Turbulence and Wind Energy Systems Laboratory and Turbulence Wind Tunnel
Ready for the major challenges of wind energy research
One of the centerpieces of ForWind’s wind energy research is the research building “Laboratory for Turbulence and Wind Energy Systems” (WindLab) on the campus of the University of Oldenburg. A unique feature is the turbulence wind tunnel, which can be used to generate realistic turbulent wind fields and wind speeds of up to 150 kilometers per hour. With the so-called active grid, more than 1,000 flaps can be controlled and aligned in such a way that targeted turbulence and wind gusts can be generated.
Turbulence wind tunnel
In the Turbulent Wind Tunnel, the interaction of atmospheric flows with entire wind farms, wind turbines and their components is studied. The aim is to generate accurate data and models for the efficient and sustainable operation of wind farms, especially offshore. To enable the underlying physical phenomena to be considered across multiple orders of magnitude and time scales, ForWind also has a high-performance computing cluster that can be used to incorporate machine learning methods into research. Weather systems with diameters of several hundreds of kilometers as well as small-scale turbulence directly affecting the wind turbine components can be simulated and modeled in this way. Industrial partners receive a reliable database for the further development and operation of their plants. This research is rounded off by extensive lidar measurement equipment, which can be used to measure wind conditions in the range of meters to kilometers around real wind turbines by laser steels with high resolution and accuracy.

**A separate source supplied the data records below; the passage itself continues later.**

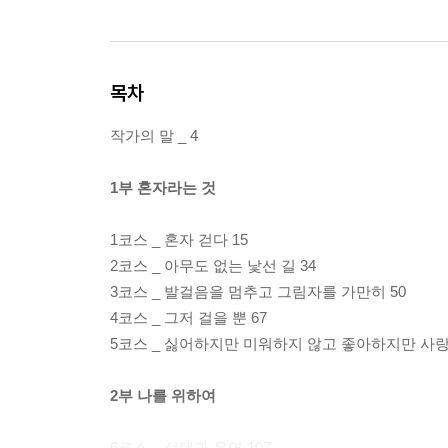
목차
작가의 말 _ 4
1부 혼자라는 것
1코스 _ 혼자 걷다 15
2코스 _ 아무도 없는 낯선 길 34
3코스 _ 발걸음을 멈추고 그림자를 가만히 50
4코스 _ 그저 걸을 뿐 67
5코스 _ 싫어하지만 미워하지 않고 좋아하지만 사랑
2부 나를 위하여
6코스 _ 선택과 우연 107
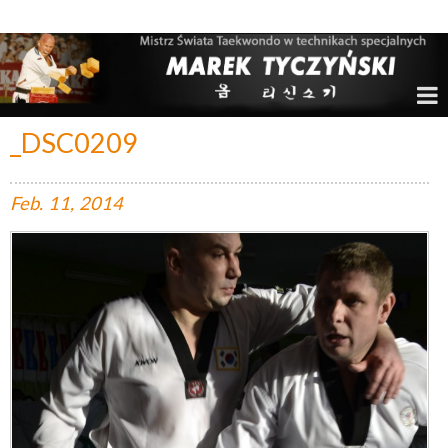
Marek Tyczyński – Mistrz Świata w Taekwondo
_DSC0209
Feb.
11,
2014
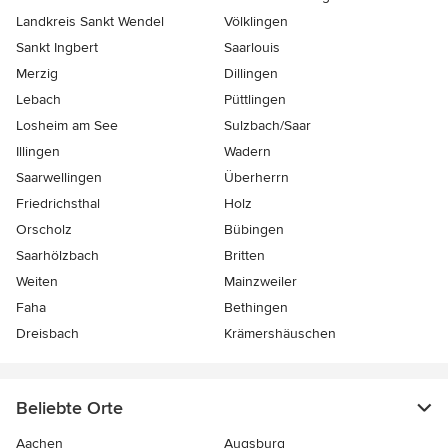
Landkreis Sankt Wendel
Völklingen
Sankt Ingbert
Saarlouis
Merzig
Dillingen
Lebach
Püttlingen
Losheim am See
Sulzbach/Saar
Illingen
Wadern
Saarwellingen
Überherrn
Friedrichsthal
Holz
Orscholz
Bübingen
Saarhölzbach
Britten
Weiten
Mainzweiler
Faha
Bethingen
Dreisbach
Krämershäuschen
Beliebte Orte
Aachen
Augsburg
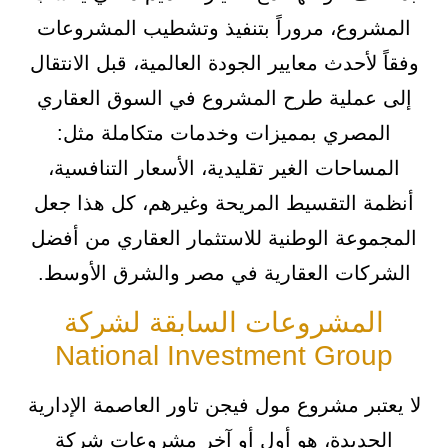
المشروع، مروراً بتنفيذ وتشطيب المشروعات
وفقاً لأحدث معايير الجودة العالمية، قبل الانتقال
إلى عملية طرح المشروع في السوق العقاري
المصري بمميزات وخدمات متكاملة مثل:
المساحات الغير تقليدية، الأسعار التنافسية،
أنظمة التقسيط المريحة وغيرهم، كل هذا جعل
المجموعة الوطنية للاستثمار العقاري من أفضل
الشركات العقارية في مصر والشرق الأوسط.
المشروعات السابقة لشركة
National Investment Group
لا يعتبر مشروع مول فيجن تاور العاصمة الإدارية
الجديدة، هو أول أو آخر مشروعات شركة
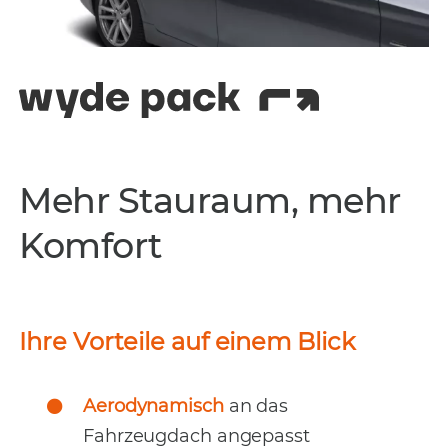
Mehr Stauraum, mehr
Komfort
Ihre Vorteile auf einem Blick
Aerodynamisch
an das
Fahrzeugdach angepasst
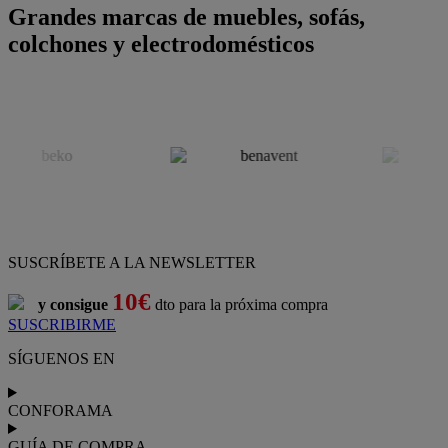
Grandes marcas de muebles, sofás,
colchones y electrodomésticos
SUSCRÍBETE A LA NEWSLETTER
10€
y consigue
dto para la próxima compra
SUSCRIBIRME
SÍGUENOS EN
CONFORAMA
GUÍA DE COMPRA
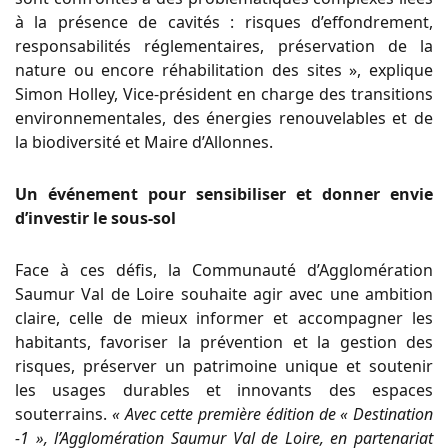
à la présence de cavités : risques d’effondrement,
responsabilités réglementaires, préservation de la
nature ou encore réhabilitation des sites », explique
Simon Holley, Vice-président en charge des transitions
environnementales, des énergies renouvelables et de
la biodiversité et Maire d’Allonnes.
Un événement pour sensibiliser et donner envie
d’investir le sous-sol
Face à ces défis, la Communauté d’Agglomération
Saumur Val de Loire souhaite agir avec une ambition
claire, celle de mieux informer et accompagner les
habitants, favoriser la prévention et la gestion des
risques, préserver un patrimoine unique et soutenir
les usages durables et innovants des espaces
souterrains.
« Avec cette première édition de « Destination
-1 », l’Agglomération Saumur Val de Loire, en partenariat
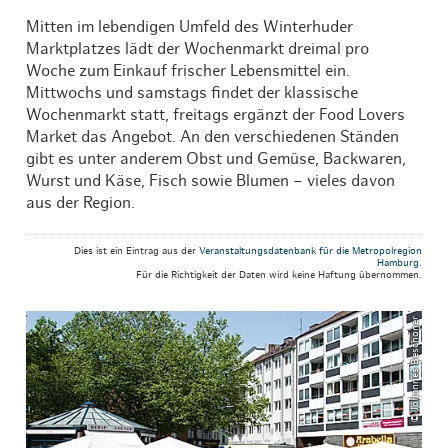
Mitten im lebendigen Umfeld des Winterhuder
Marktplatzes lädt der Wochenmarkt dreimal pro
Woche zum Einkauf frischer Lebensmittel ein.
Mittwochs und samstags findet der klassische
Wochenmarkt statt, freitags ergänzt der Food Lovers
Market das Angebot. An den verschiedenen Ständen
gibt es unter anderem Obst und Gemüse, Backwaren,
Wurst und Käse, Fisch sowie Blumen – vieles davon
aus der Region.
Dies ist ein Eintrag aus der
Veranstaltungsdatenbank für die Metropolregion
Hamburg
.
Für die Richtigkeit der Daten wird keine Haftung übernommen.
© Johannes Beschoner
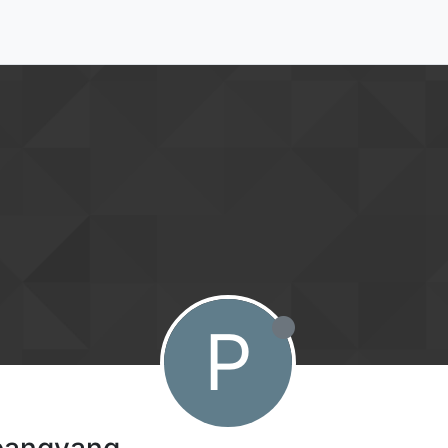
P
ย pangyang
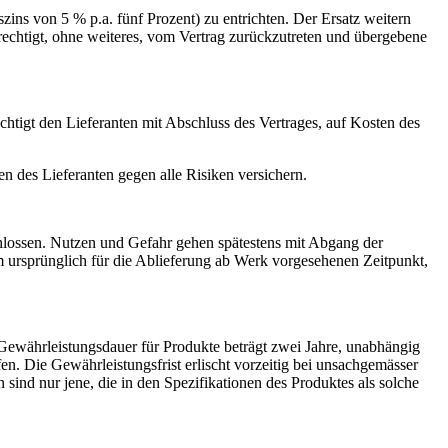
zins von 5 % p.a. fünf Prozent) zu entrichten. Der Ersatz weitern
erechtigt, ohne weiteres, vom Vertrag zurückzutreten und übergebene
chtigt den Lieferanten mit Abschluss des Vertrages, auf Kosten des
n des Lieferanten gegen alle Risiken versichern.
schlossen. Nutzen und Gefahr gehen spätestens mit Abgang der
 ursprünglich für die Ablieferung ab Werk vorgesehenen Zeitpunkt,
 Gewährleistungsdauer für Produkte beträgt zwei Jahre, unabhängig
en. Die Gewährleistungsfrist erlischt vorzeitig bei unsachgemässer
ind nur jene, die in den Spezifikationen des Produktes als solche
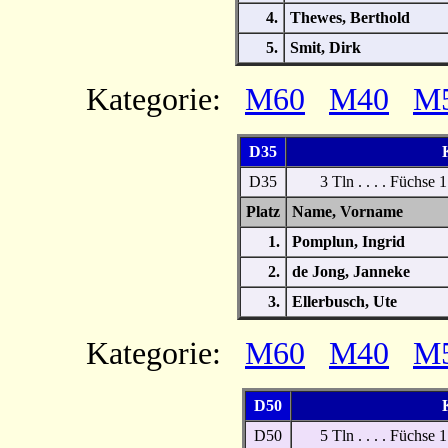
4.
Thewes, Berthold
5.
Smit, Dirk
Kategorie:
M60
M40
M
D35
K
D35
3 Tln . . . . Füchse 
Platz
Name, Vornam
1.
Pomplun, Ingrid
2.
de Jong, Janneke
3.
Ellerbusch, Ute
Kategorie:
M60
M40
M
D50
K
D50
5 Tln . . . . Füchse 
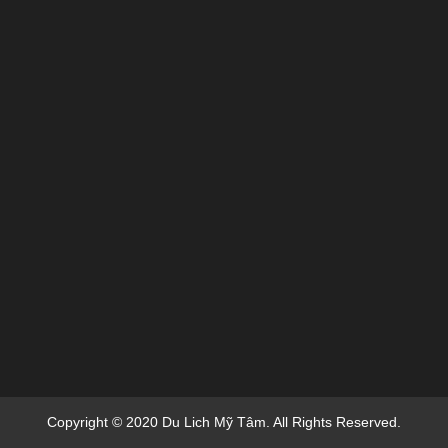
Copyright © 2020 Du Lich Mỹ Tâm. All Rights Reserved.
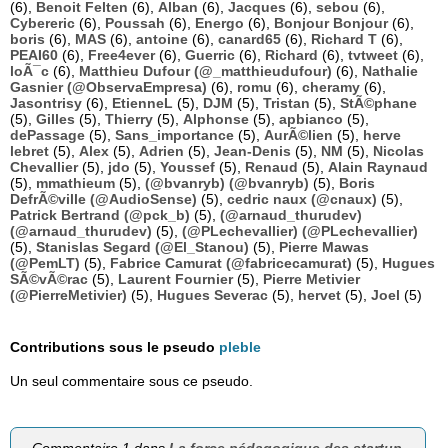
(6),
Benoit Felten
(6),
Alban
(6),
Jacques
(6),
sebou
(6),
Cybereric
(6),
Poussah
(6),
Energo
(6),
Bonjour Bonjour
(6),
boris
(6),
MAS
(6),
antoine
(6),
canard65
(6),
Richard T
(6),
PEAI60
(6),
Free4ever
(6),
Guerric
(6),
Richard
(6),
tvtweet
(6),
loÃ¯c
(6),
Matthieu Dufour (@_matthieudufour)
(6),
Nathalie
Gasnier (@ObservaEmpresa)
(6),
romu
(6),
cheramy
(6),
Jasontrisy
(6),
EtienneL
(5),
DJM
(5),
Tristan
(5),
StÃ©phane
(5),
Gilles
(5),
Thierry
(5),
Alphonse
(5),
apbianco
(5),
dePassage
(5),
Sans_importance
(5),
AurÃ©lien
(5),
herve
lebret
(5),
Alex
(5),
Adrien
(5),
Jean-Denis
(5),
NM
(5),
Nicolas
Chevallier
(5),
jdo
(5),
Youssef
(5),
Renaud
(5),
Alain Raynaud
(5),
mmathieum
(5),
(@bvanryb) (@bvanryb)
(5),
Boris
DefrÃ©ville (@AudioSense)
(5),
cedric naux (@cnaux)
(5),
Patrick Bertrand (@pck_b)
(5),
(@arnaud_thurudev)
(@arnaud_thurudev)
(5),
(@PLechevallier) (@PLechevallier)
(5),
Stanislas Segard (@El_Stanou)
(5),
Pierre Mawas
(@PemLT)
(5),
Fabrice Camurat (@fabricecamurat)
(5),
Hugues
SÃ©vÃ©rac
(5),
Laurent Fournier
(5),
Pierre Metivier
(@PierreMetivier)
(5),
Hugues Severac
(5),
hervet
(5),
Joel
(5)
Contributions sous le pseudo
pleble
Un seul commentaire sous ce pseudo.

With the so-called active grid, a variety of different turbulent wind fields can be generated in the large Oldenburg wind tunnel. A total of almost 1,000 diamond-shaped aluminum blades are mounted on 80 individually controllable shafts. In this way, specifically limited areas of the wind tunnel nozzle can be obstructed and turbulence can be generated. The aluminum frame construction makes it easy to install and remove the 3 x 3 meter grille in the wind tunnel. The combination of active grating with a wind tunnel of this size makes the ForWind channel unique. Using the grid, ForWind scientists can scale down features of complex atmospheric wind fields to the dimensions of the wind tunnel and thus reproduce characteristic properties of a real wind field in the wind tunnel, such as different types of turbulent flows, wind shear, and gusts. Their goal is to better understand turbulent flows and their effects on wind turbine components. They are also developing and testing novel control concepts to better compensate for turbulence effects.
In 2017, ForWind’s WindLab was inaugurated on the Oldenburg campus. The centerpiece of the new building with 2,300 square meters of floor space is a turbulent wind tunnel that can be used to study the interaction of atmospheric flows with wind farms, wind turbines and their components. In this way, exact data on the operating behavior of wind turbines and large offshore wind farms are determined. The wind tunnel is used by physicists, meteorologists, oceanographers and engineering scientists from the Universities of Oldenburg and Hannover, the Jade University of Applied Sciences, the Fraunhofer Institute for Wind Energy and Energy System Technology (Bremerhaven) and the Max Planck Institute for Dynamics and Self-Organization (Göttingen).